Secondo quanto previsto dalla bozza, il Comitato sarà composto da sette membri: un giurista, un bioeticista, un anestesista-rianimatore, un medico palliativista, uno psichiatra, uno psicologo e un infermiere. E la nomina potrebbe spettare direttamente al Presidente del Consiglio dei ministri, che designerà anche presidente, vicepresidente e segretario dell’organo. I membri resteranno in carica per cinque anni, rinnovabili per un massimo di tre mandati.
Il Comitato avrebbe 60 giorni di tempo per valutare ogni richiesta (la legge della Toscana ne prevede 20) con possibilità di estensione a 120 giorni nei casi particolarmente complessi, ad esempio, per patologie rare o condizioni cliniche eccezionali. Si punta così a introdurre criteri uniformi a livello nazionale, in sostituzione dell’attuale situazione a macchia di leopardo, in cui ogni Regione interpreta le sentenze della Corte Costituzionale in modo autonomo.
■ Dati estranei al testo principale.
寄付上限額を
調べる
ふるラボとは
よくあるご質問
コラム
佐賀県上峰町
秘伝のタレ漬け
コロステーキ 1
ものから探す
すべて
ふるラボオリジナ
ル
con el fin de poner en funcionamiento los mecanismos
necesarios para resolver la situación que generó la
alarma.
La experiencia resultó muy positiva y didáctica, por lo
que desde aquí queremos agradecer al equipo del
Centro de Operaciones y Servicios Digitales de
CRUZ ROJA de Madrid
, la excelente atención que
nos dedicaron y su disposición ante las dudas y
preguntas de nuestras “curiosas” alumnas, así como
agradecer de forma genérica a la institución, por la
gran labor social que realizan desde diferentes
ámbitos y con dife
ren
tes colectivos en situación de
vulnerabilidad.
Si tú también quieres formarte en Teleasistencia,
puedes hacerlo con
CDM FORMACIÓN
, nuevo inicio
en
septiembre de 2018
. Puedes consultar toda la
Le grandi criticità però nascono dal fatto che di fatto a decidere sulle sofferenze di una persona possa essere un organismo nominato direttamente dal governo, e non del Servizio sanitario nazionale, e che un’attesa che può durare anche 4 mesi sembra veramente eccessiva.
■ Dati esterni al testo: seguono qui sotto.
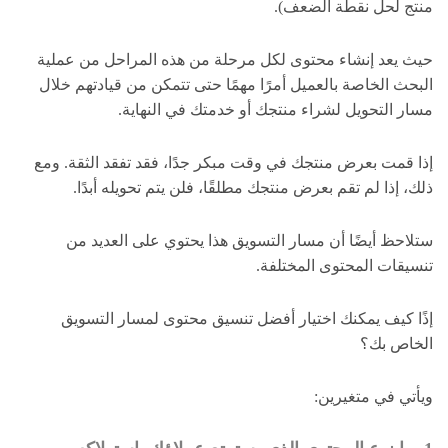
منتج لحل نقطة الضعف).
حيث يعد إنشاء محتوى لكل مرحلة من هذه المراحل من عملية
البحث الخاصة بالعميل أمرًا مهمًا حتى تتمكن من قيادتهم خلال
مسار التحويل لشراء منتجك أو خدمتك في النهاية.
إذا قمت بعرض منتجك في وقت مبكر جدًا، فقد تفقد الثقة. ومع
ذلك، إذا لم تقم بعرض منتجك مطلقًا، فلن يتم تحويله أبدًا.
ستلاحظ أيضًا أن مسار التسويق هذا يحتوي على العديد من
تنسيقات المحتوى المختلفة.
إذًا كيف يمكنك اختيار أفضل تنسيق محتوى لمسار التسويق
الخاص بك؟
ويأتي في متغيرين:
Per poter accedere alla morte assistita, il paziente dovrà essere maggiorenne, affetto da una patologia irreversibile e infausta, e sperimentare sofferenze fisiche o psicologiche ritenute insopportabili. È inoltre necessario che la persona sia dipendente da trattamenti vitali sostitutivi, in grado di intendere e volere. Fin qui, tutto più o meno come previsto dalla Corte Costituzionale. Inoltre però il paziente deve prima aver intrapreso un percorso di cure palliative obbligatorie. Proprio questo passaggio rappresenta uno dei punti più controversi: il testo prevede che nessuno possa fare richiesta senza prima essere passato attraverso il sistema delle cure palliative, che il governo intende potenziare fino a garantire una copertura del 90 per cneto della popolazione entro il 2028. Se la domanda del paziente viene ritenuta inammissibile, non sarà possibile ripresentarla per i successivi quattro anni. Una norma che, secondo i critici, rischia di aggiungere ulteriore sofferenza a chi è già in condizioni limite.
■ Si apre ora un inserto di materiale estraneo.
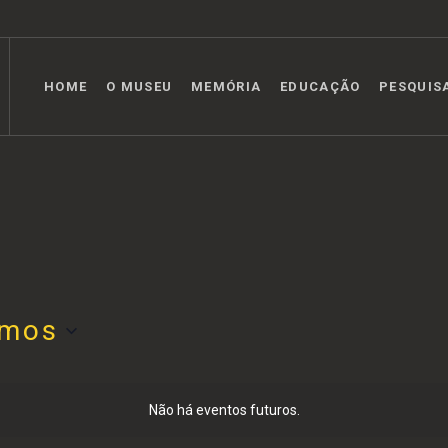
HOME
O MUSEU
MEMÓRIA
EDUCAÇÃO
PESQUIS
imos
Não há eventos futuros.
Ma l’altro punto che ha fatto drizzare le antenne a molti è ciò che si legge nella premessa stessa della bozza, ovvero che “la Repubblica assicura la tutela della persona, dal concepimento alla morte naturale”.
La controproposta popolare
Questo testo sul fine vita dovrebbe arrivare in aula al Senato il 17 luglio. Nel frattempo però l’Associazione Luca Coscioni, da sempre la più attiva su questo tema, ha lanciato una raccolta firme per una proposta di legge di iniziativa popolare finalizzata a legalizzare tutte le scelte di fine vita, inclusa l’eutanasia.
Questa proposta di legge prevede:
- la libertà di scelta tra autosomministrazione o somministrazione da parte di un medico;
- la presa in carico da parte del Servizio sanitario nazionale, con conclusione delle verifiche entro 30 giorni dalla richiesta;
- la possibilità per i medici di partecipare su base volontaria.
“Le persone con patologie irreversibili e sofferenze insopportabili hanno già diritto da sette anni a essere aiutate a morire senza soffrire in Italia grazie alla sentenza della Corte Costituzionale – ricorda Marco Cappato, tesoriere dell’Associazione Luca Coscioni -. Ora il Governo vuole restringere e cancellare questo diritto eliminando il ruolo del Servizio sanitario nazionale. Noi invece proponiamo di estendere il diritto ad essere aiutati anche da parte di un medico e anche per le persone che non siano dipendenti da trattamenti sanitari come i malati terminali di cancro”, che oggi sono esclusi.
Il tema è lo stesso, l’impostazione completamente diversa: vedremo se la spunterà la visione popolare o quella dei palazzi.